According to estimates from academics at the university of Portsmouth, who’ve been publishing reports on the question for years, fraud costs the world economy $5.38 trillion every year, which is equal to more than six cents of every dollar earned, which comes to a total that is more than twice Britain’s GDP. In British terms, that is a £137 billion hit on individuals and businesses, which could be invested in the economy.

Britain’s tax take last year was £718 billion so, by tolerating this level of fraud, we are essentially adding a fifth to the tax burden of everyone in the country, raising enough money to quadruple the defense budget, but letting criminals keep the money rather than using it ourselves. The burden on the economy is equal to doubling the level of Value Added Tax, or to tripling all taxes on business.

Right now, fraud makes up 40% of all crime in the U.K., yet only 2% of police budgets go to fighting it. That is particularly frustrating because fighting fraud not only pays for itself, but is a profit center. During the Covid-19 pandemic a small investment in tackling procurement fraud returned ten times as much money as it cost to the treasury. Experience in other countries has yielded similar results.

And this is just the argument as applied to the U.K. Hundreds of billions of pounds of illicit wealth of foreign origin are laundered through the City of London every year, all of it the proceeds of crime, corruption, and tax evasion. If we stopped this from happening and confiscated the money, then the baddies would be poorer, and the goodies would be richer. It’s a no-brainer and would be, as we say in rugby, a fourteen-point swing.

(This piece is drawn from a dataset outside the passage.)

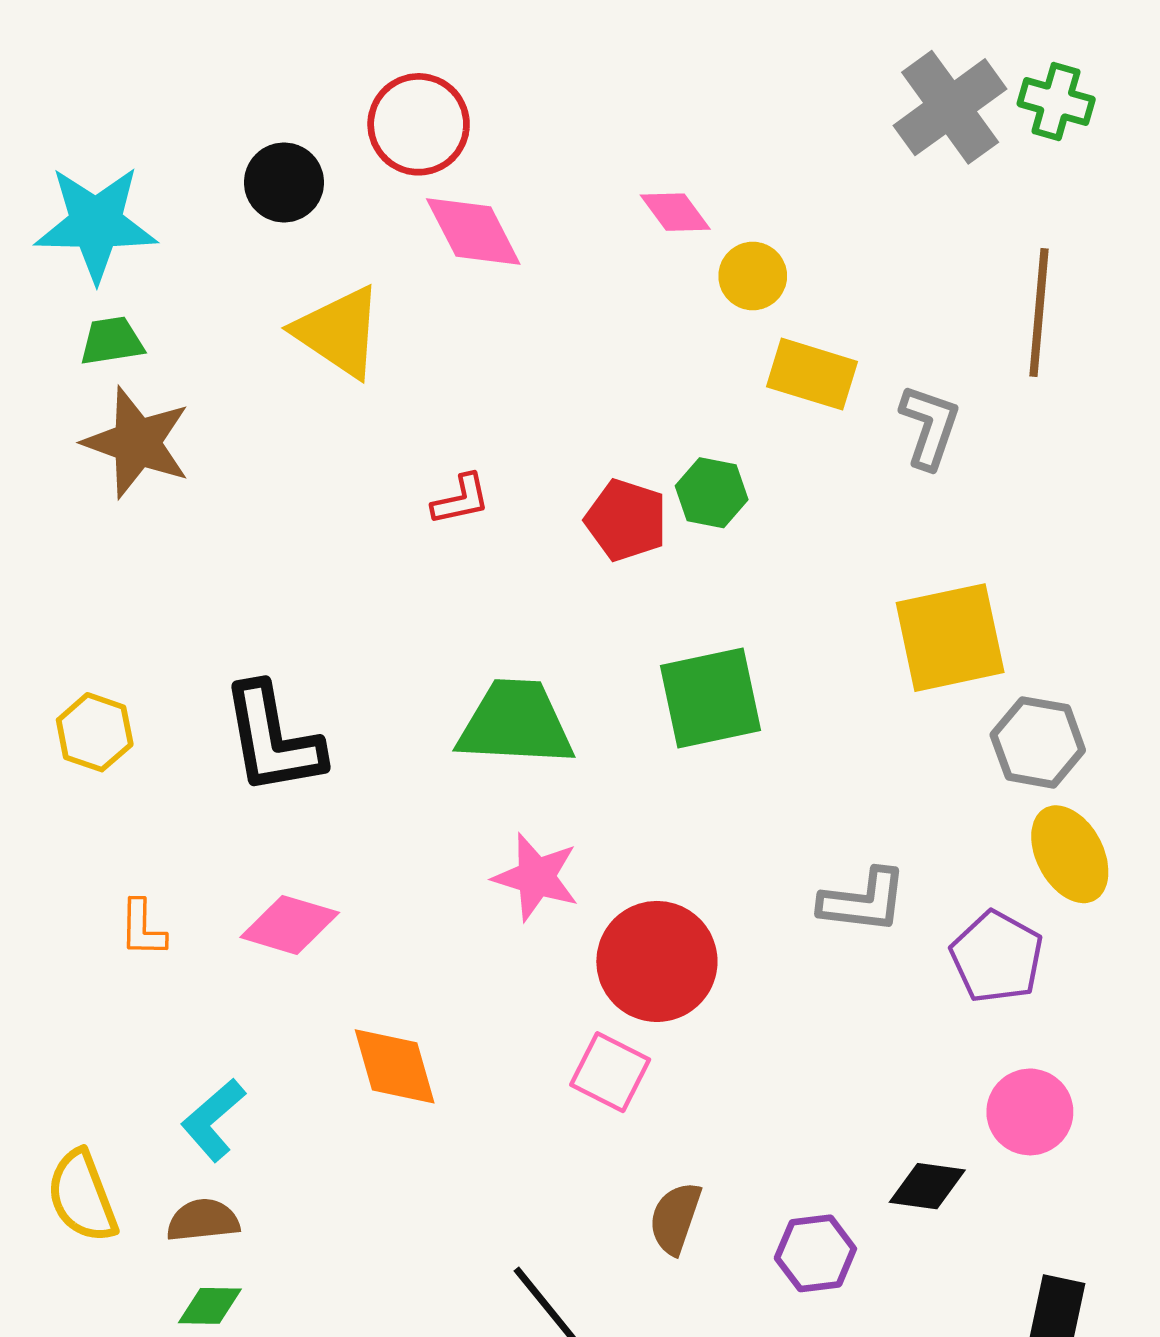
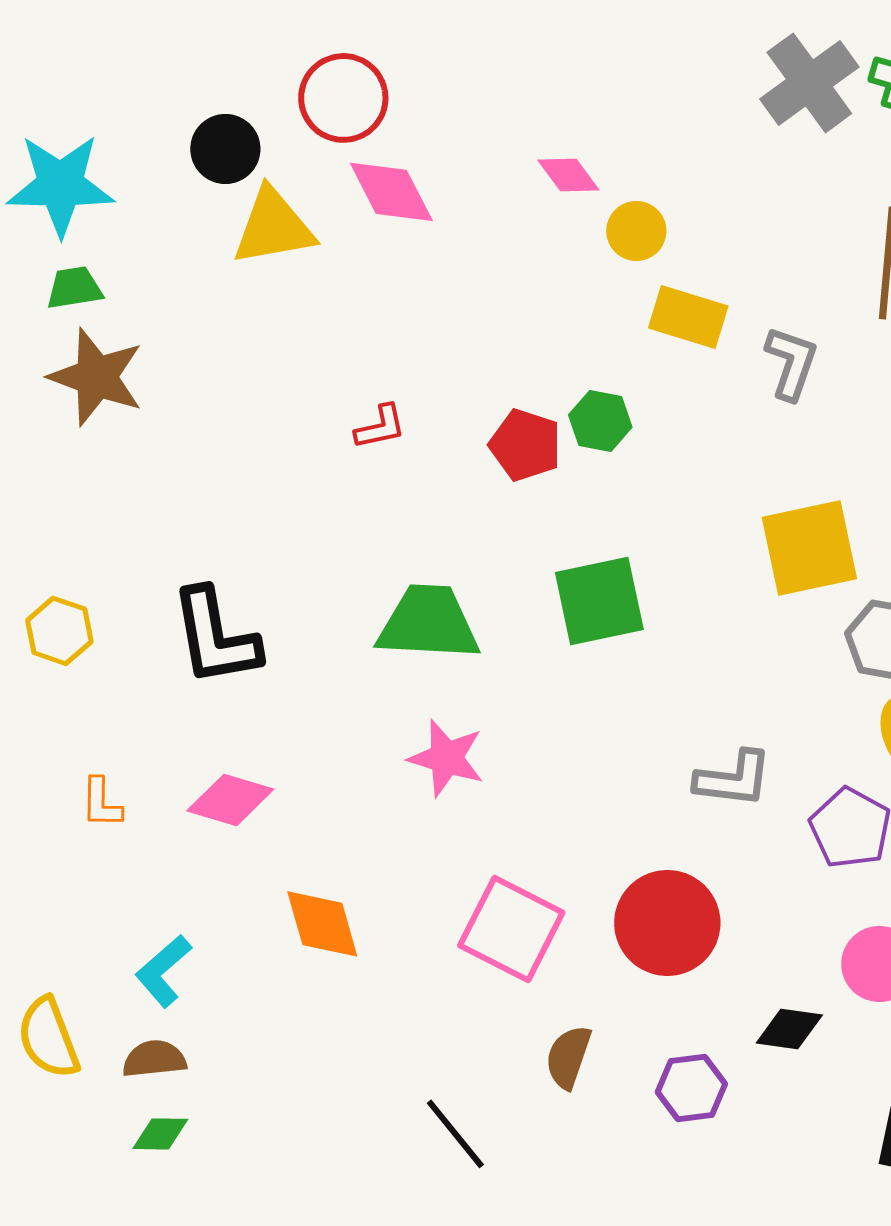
yellow triangle: (339, 332) -> (273, 227), moved, turned -44
red circle: (657, 961) -> (667, 923), moved
pink square: (610, 1072) -> (511, 929), size x1.5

Wish me luck. Although — by the time you’re reading this — the session will be over.

WHAT I’VE BEEN READING

I spoke at three literary festivals over the weekend, which meant I spent about seven hours driving around southwestern England. I took the opportunity to listen to the first half of William Boyd’s James Bond novel Solo, which was strongly reminiscent of one of my favorite thrillers: Frederick Forsyth’s Dogs of War. Boyd’s book is significantly better written but, for the kleptologist, they both have plenty to offer, being set in fictional African countries just after the Nigerian civil war, with insights into various bits of skullduggery take place in the tax havens available at the time: Luxembourg, Liechtenstein, Switzerland, etc. They’re good fun and, in the case of Solo, beautifully read by Dominic West too.

On getting back home, I discovered that my parents had dropped off a Carl Hiassen book I hadn’t read before called Sick Puppy, which was published two decades ago but which has lost none of its charm. Hiassen is probably my favorite novelist writing about corruption although, since he’s writing about Florida, other writers might think he’s rather spoiled for material. If ever I wrote a novel about kleptocracy, I’d tried to do a London-based equivalent: daft and brash and enraging. If you don’t know his stuff, you’re in for a treat.